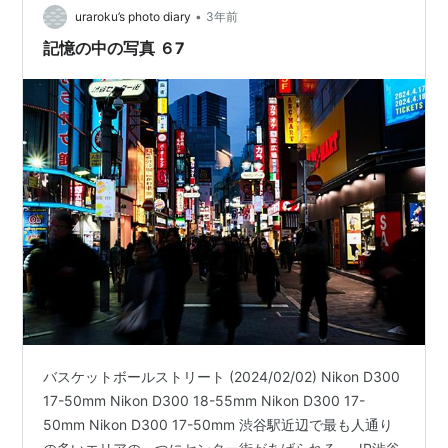
•
uraroku’s photo diary
3年前
記憶の中の写真 ６7
バスケットボールストリート (2024/02/02) Nikon D300
17-50mm Nikon D300 18-55mm Nikon D300 17-
50mm Nikon D300 17-50mm 渋谷駅近辺で最も人通り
- - - - - - -
*TASK INSTRUCTIONS*: The records are given above. Copy each line in them that holds "Nikon".

*ANSWER*:
バスケットボールストリート (2024/02/02) Nikon D300
17-50mm Nikon D300 18-55mm Nikon D300 17-
50mm Nikon D300 17-50mm 渋谷駅近辺で最も人通り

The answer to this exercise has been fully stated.